_Entries provided_:
****************************************

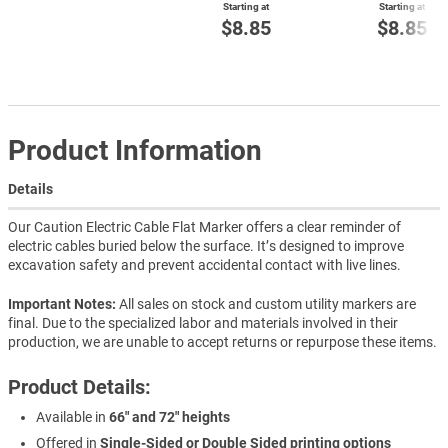
Starting at
Starting at
$8.85
$8.85
Product Information
Details
Our Caution Electric Cable Flat Marker offers a clear reminder of
electric cables buried below the surface. It’s designed to improve
excavation safety and prevent accidental contact with live lines.
Important Notes:
All sales on stock and custom utility markers are
final. Due to the specialized labor and materials involved in their
production, we are unable to accept returns or repurpose these items.
Product Details:
Available in
66" and 72" heights
Offered in
Single-Sided or Double Sided printing options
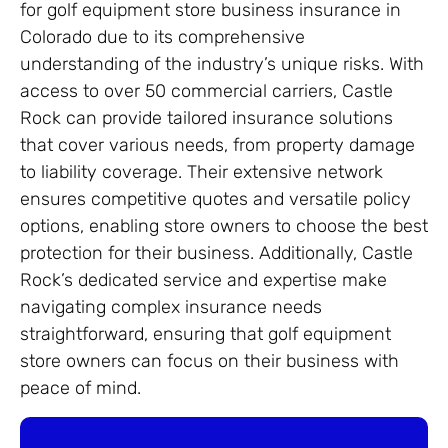
for golf equipment store business insurance in
Colorado due to its comprehensive
understanding of the industry’s unique risks. With
access to over 50 commercial carriers, Castle
Rock can provide tailored insurance solutions
that cover various needs, from property damage
to liability coverage. Their extensive network
ensures competitive quotes and versatile policy
options, enabling store owners to choose the best
protection for their business. Additionally, Castle
Rock’s dedicated service and expertise make
navigating complex insurance needs
straightforward, ensuring that golf equipment
store owners can focus on their business with
peace of mind.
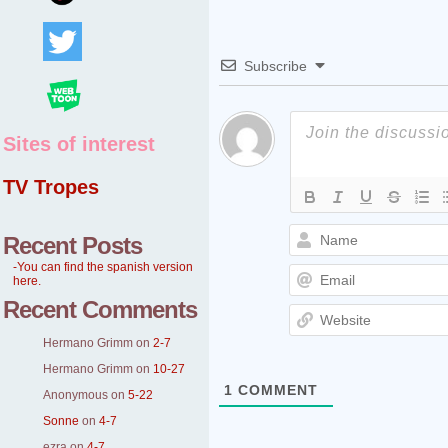
Subscribe
Sites of interest
TV Tropes
Recent Posts
-You can find the spanish version
here.
Recent Comments
Hermano Grimm
on
2-7
Hermano Grimm
on
10-27
1
COMMENT
Anonymous
on
5-22
Sonne
on
4-7
ezra
on
4-7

****************************************

_Work request_: Generate a word-for-word copy of the preceding records, excluding all pictures.

_Reply_:
Starting at
Starting at
$8.85
$8.85
Product Information
Details
Our Caution Electric Cable Flat Marker offers a clear reminder of
electric cables buried below the surface. It’s designed to improve
excavation safety and prevent accidental contact with live lines.
Important Notes:
All sales on stock and custom utility markers are
final. Due to the specialized labor and materials involved in their
production, we are unable to accept returns or repurpose these items.
Product Details:
Available in
66" and 72" heights
Offered in
Single-Sided or Double Sided printing options
for golf equipment store business insurance in
Colorado due to its comprehensive
understanding of the industry’s unique risks. With
access to over 50 commercial carriers, Castle
Rock can provide tailored insurance solutions
that cover various needs, from property damage
to liability coverage. Their extensive network
ensures competitive quotes and versatile policy
options, enabling store owners to choose the best
protection for their business. Additionally, Castle
Rock’s dedicated service and expertise make
navigating complex insurance needs
straightforward, ensuring that golf equipment
store owners can focus on their business with
peace of mind.
Subscribe
Sites of interest
TV Tropes
Recent Posts
-You can find the spanish version
here.
Recent Comments
Hermano Grimm
on
2-7
Hermano Grimm
on
10-27
1
COMMENT
Anonymous
on
5-22
Sonne
on
4-7
ezra
on
4-7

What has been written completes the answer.